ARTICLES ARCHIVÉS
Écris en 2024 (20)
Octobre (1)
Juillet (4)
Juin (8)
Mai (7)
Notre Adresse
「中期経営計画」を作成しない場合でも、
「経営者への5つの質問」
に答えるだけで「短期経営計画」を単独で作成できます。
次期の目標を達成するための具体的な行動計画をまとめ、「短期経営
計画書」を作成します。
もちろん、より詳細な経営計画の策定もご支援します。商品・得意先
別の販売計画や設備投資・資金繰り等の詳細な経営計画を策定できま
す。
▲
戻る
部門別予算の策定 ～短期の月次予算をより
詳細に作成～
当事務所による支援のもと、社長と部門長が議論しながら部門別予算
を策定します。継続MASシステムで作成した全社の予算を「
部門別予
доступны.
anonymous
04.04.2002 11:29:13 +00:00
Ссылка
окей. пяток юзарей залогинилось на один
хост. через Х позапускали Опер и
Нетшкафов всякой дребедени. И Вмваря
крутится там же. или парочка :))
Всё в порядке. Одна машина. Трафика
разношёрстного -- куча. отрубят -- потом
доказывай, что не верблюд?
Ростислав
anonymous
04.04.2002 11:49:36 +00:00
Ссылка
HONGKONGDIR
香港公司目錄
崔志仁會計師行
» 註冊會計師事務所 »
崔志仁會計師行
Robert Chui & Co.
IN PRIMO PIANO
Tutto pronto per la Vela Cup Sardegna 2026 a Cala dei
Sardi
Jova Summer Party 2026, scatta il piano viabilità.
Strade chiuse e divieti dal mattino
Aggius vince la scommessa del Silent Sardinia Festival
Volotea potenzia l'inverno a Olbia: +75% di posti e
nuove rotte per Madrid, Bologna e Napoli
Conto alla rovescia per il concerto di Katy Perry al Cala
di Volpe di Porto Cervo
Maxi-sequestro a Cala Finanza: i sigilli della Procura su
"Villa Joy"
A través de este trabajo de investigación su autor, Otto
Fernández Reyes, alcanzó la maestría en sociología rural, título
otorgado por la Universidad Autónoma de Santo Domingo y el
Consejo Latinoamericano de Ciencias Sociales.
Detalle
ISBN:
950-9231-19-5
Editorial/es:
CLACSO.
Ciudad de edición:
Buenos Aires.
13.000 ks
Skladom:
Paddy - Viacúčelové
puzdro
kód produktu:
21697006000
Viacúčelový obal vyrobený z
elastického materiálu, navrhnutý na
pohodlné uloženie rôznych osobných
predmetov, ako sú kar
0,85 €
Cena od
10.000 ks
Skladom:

--

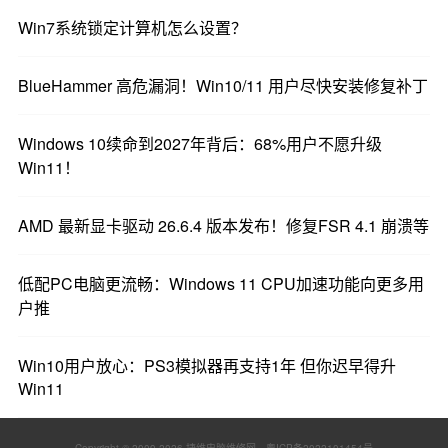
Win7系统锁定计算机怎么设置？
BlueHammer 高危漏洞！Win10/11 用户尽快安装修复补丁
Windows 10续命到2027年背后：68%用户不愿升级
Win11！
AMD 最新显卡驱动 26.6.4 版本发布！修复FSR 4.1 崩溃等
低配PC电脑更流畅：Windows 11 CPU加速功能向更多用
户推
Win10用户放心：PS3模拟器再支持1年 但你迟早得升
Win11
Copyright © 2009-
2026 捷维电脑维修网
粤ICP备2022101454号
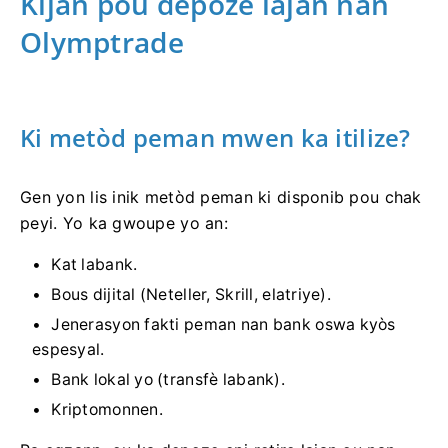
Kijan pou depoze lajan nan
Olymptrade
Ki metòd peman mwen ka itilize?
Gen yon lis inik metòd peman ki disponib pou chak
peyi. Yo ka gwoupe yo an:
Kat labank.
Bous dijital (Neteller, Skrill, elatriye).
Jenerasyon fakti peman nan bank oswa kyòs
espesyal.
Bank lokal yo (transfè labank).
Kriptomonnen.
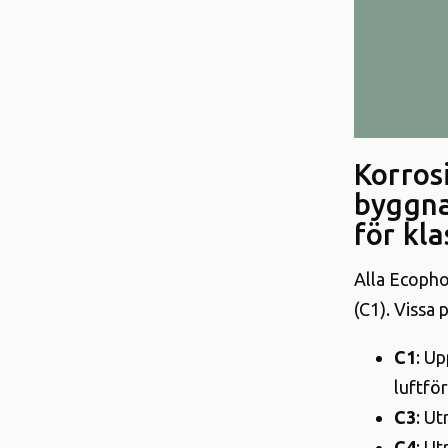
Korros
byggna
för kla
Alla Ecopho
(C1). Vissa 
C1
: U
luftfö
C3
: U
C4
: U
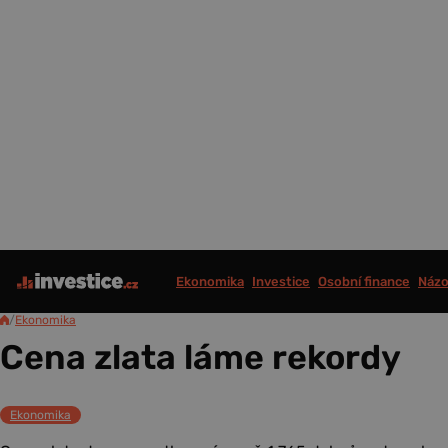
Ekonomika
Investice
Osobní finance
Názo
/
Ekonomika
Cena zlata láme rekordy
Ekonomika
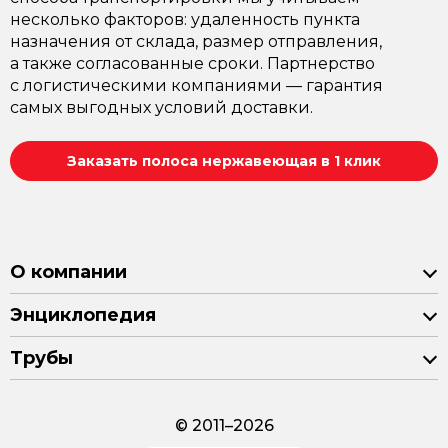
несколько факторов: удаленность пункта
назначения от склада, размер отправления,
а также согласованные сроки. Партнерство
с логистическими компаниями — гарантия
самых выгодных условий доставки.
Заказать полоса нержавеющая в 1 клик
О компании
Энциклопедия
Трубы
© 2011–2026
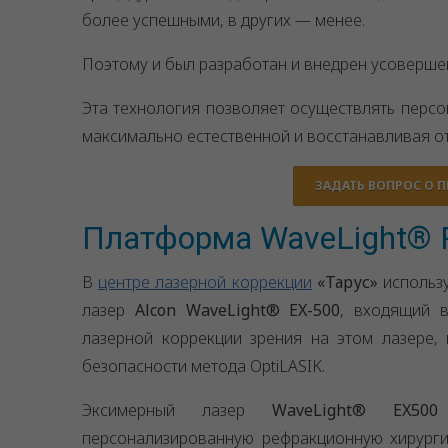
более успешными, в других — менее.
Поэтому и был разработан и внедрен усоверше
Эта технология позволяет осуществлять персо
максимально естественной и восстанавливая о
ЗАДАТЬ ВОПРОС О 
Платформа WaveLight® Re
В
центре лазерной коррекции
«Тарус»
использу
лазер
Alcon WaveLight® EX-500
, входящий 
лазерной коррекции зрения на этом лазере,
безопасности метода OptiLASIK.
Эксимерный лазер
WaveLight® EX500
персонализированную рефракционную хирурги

## HOW TO COMPLETE THIS TASK
Repeat word for word the lines above that run from the line containing "Поэтому и был разработан и внедрен усоверше" through the line containing "персонализированную рефракционную хирурги", both ends included, and nothing else.

## FINISHED TASK
Поэтому и был разработан и внедрен усоверше
Эта технология позволяет осуществлять персо
максимально естественной и восстанавливая о
ЗАДАТЬ ВОПРОС О 
Платформа WaveLight® Re
В
центре лазерной коррекции
«Тарус»
использу
лазер
Alcon WaveLight® EX-500
, входящий 
лазерной коррекции зрения на этом лазере,
безопасности метода OptiLASIK.
Эксимерный лазер
WaveLight® EX500
персонализированную рефракционную хирурги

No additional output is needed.